• TASK STATEMENT
Omit every picture while you reproduce the entries that follow word for word.
((
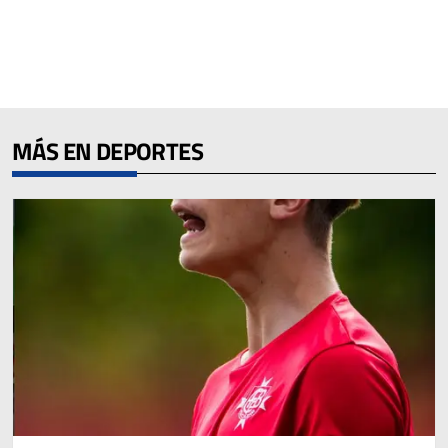
MÁS EN DEPORTES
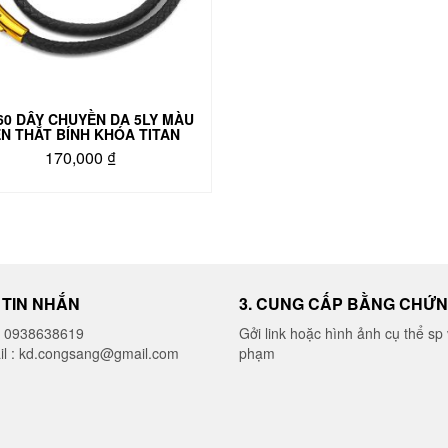
được
chọn
trên
trang
sản
phẩm
60 DÂY CHUYỀN DA 5LY MÀU
N THẮT BÍNH KHÓA TITAN
170,000
₫
I TIN NHẮN
3. CUNG CẤP BẰNG CHỨ
o 0938638619
Gởi link hoặc hình ảnh cụ thể sp 
il : kd.congsang@gmail.com
phạm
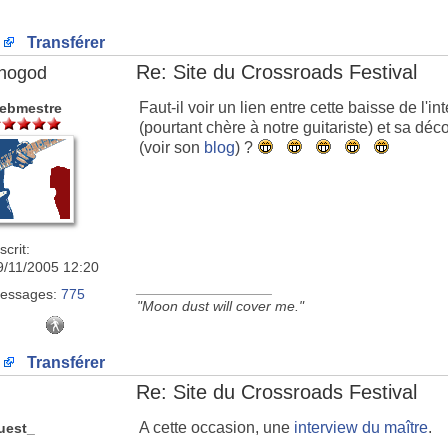
Transférer
Re: Site du Crossroads Festival
nogod
Faut-il voir un lien entre cette baisse de l'i
ebmestre
(pourtant chère à notre guitariste) et sa d
(voir son
blog
) ?
scrit:
9/11/2005 12:20
_________________
essages:
775
"Moon dust will cover me."
Transférer
Re: Site du Crossroads Festival
A cette occasion, une
interview du maître
.
uest_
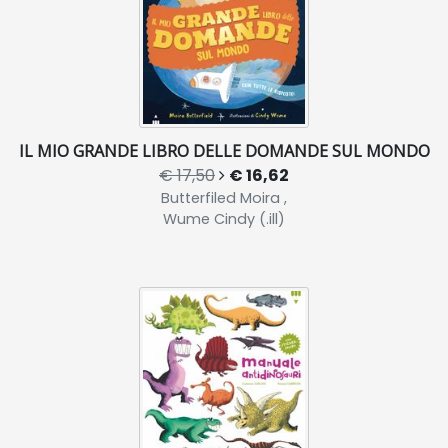
IL MIO GRANDE LIBRO DELLE DOMANDE SUL MONDO
€ 17,50
€ 16,62
Butterfiled Moira ,
Wume Cindy (.ill)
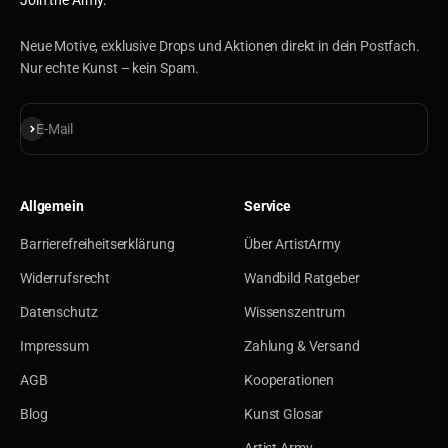
Join the Army.
Neue Motive, exklusive Drops und Aktionen direkt in dein Postfach.
Nur echte Kunst – kein Spam.
Abonnieren
E-Mail
Allgemein
Service
Barrierefreiheitserklärung
Über ArtistArmy
Widerrufsrecht
Wandbild Ratgeber
Datenschutz
Wissenszentrum
Impressum
Zahlung & Versand
AGB
Kooperationen
Blog
Kunst Glosar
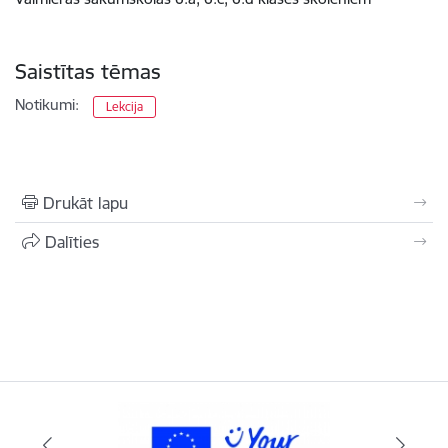
Saistītas tēmas
Notikumi:
Lekcija
Drukāt lapu
Dalīties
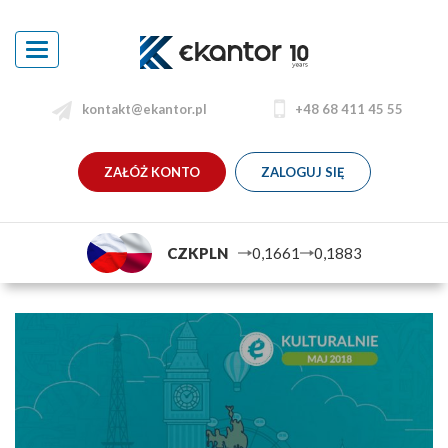
Toggle
navigation
kontakt@ekantor.pl
+48 68 411 45 55
ZAŁÓŻ KONTO
ZALOGUJ SIĘ
CZKPLN
0,1661
0,1883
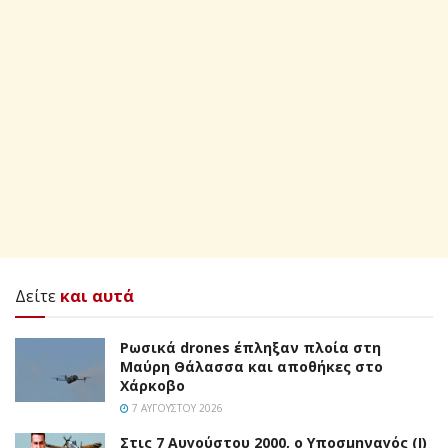
Δείτε
και αυτά
Ρωσικά drones έπληξαν πλοία στη
Μαύρη Θάλασσα και αποθήκες στο
Χάρκοβο
7 ΑΥΓΟΎΣΤΟΥ 2026
Στις 7 Αυγούστου 2000, ο Υποσμηναγός (Ι)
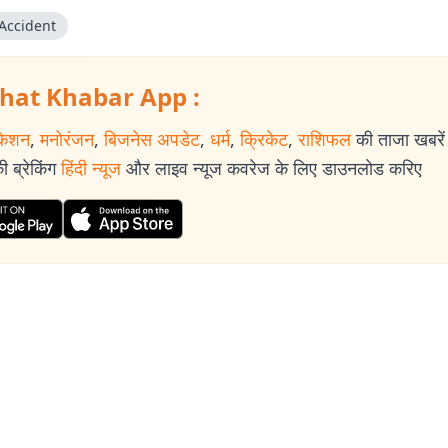
 Accident
hat Khabar App :
केशन
,
मनोरंजन
,
बिजनेस अपडेट
,
धर्म
,
क्रिकेट
,
राशिफल
की ताजा खबरें प
 ब्रेकिंग
हिंदी न्यूज
और लाइव न्यूज कवरेज के लिए डाउनलोड करिए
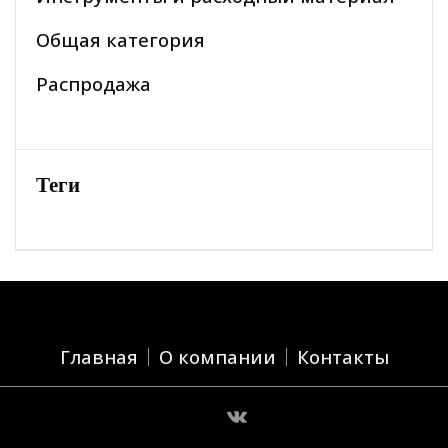
Общая категория
Распродажа
Теги
Главная
О компании
Контакты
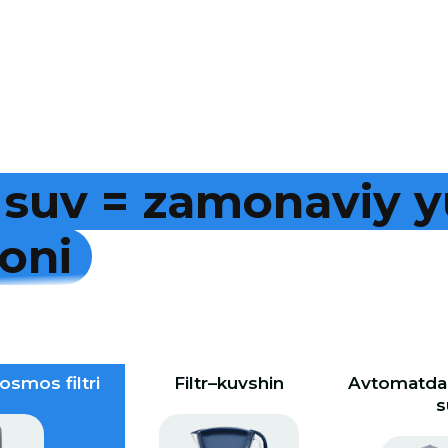
s
u
v
=
z
a
m
o
n
a
v
i
y
y
o
n
i
osmos filtri
Filtr–kuvshin
Avtomatdan
s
))
• ANSWER FOR THE TASK
MÁS EN DEPORTES
được
chọn
trên
trang
sản
phẩm
60 DÂY CHUYỀN DA 5LY MÀU
N THẮT BÍNH KHÓA TITAN
170,000
₫
I TIN NHẮN
3. CUNG CẤP BẰNG CHỨ
o 0938638619
Gởi link hoặc hình ảnh cụ thể sp 
il : kd.congsang@gmail.com
phạm
Transférer
Re: Site du Crossroads Festival
nogod
Faut-il voir un lien entre cette baisse de l'i
ebmestre
(pourtant chère à notre guitariste) et sa d
(voir son
blog
) ?
scrit:
9/11/2005 12:20
_________________
essages:
775
"Moon dust will cover me."
Transférer
Re: Site du Crossroads Festival
A cette occasion, une
interview du maître
.
uest_
IL MIO GRANDE LIBRO DELLE DOMANDE SUL MONDO
€ 17,50
€ 16,62
Butterfiled Moira ,
Wume Cindy (.ill)
Join the Army.
Neue Motive, exklusive Drops und Aktionen direkt in dein Postfach.
Nur echte Kunst – kein Spam.
Abonnieren
E-Mail
Allgemein
Service
Barrierefreiheitserklärung
Über ArtistArmy
Widerrufsrecht
Wandbild Ratgeber
Datenschutz
Wissenszentrum
Impressum
Zahlung & Versand
AGB
Kooperationen
Blog
Kunst Glosar
Saistītas tēmas
Notikumi:
Lekcija
Drukāt lapu
Dalīties
Toggle
navigation
kontakt@ekantor.pl
+48 68 411 45 55
ZAŁÓŻ KONTO
ZALOGUJ SIĘ
CZKPLN
0,1661
0,1883
Δείτε
και αυτά
Ρωσικά drones έπληξαν πλοία στη
Μαύρη Θάλασσα και αποθήκες στο
Χάρκοβο
7 ΑΥΓΟΎΣΤΟΥ 2026
Στις 7 Αυγούστου 2000, ο Υποσμηναγός (Ι)
 Accident
hat Khabar App :
केशन
,
मनोरंजन
,
बिजनेस अपडेट
,
धर्म
,
क्रिकेट
,
राशिफल
की ताजा खबरें प
 ब्रेकिंग
हिंदी न्यूज
और लाइव न्यूज कवरेज के लिए डाउनलोड करिए
Общая категория
Распродажа
Теги
Главная
О компании
Контакты
s
u
v
=
z
a
m
o
n
a
v
i
y
y
o
n
i
osmos filtri
Filtr–kuvshin
Avtomatdan
s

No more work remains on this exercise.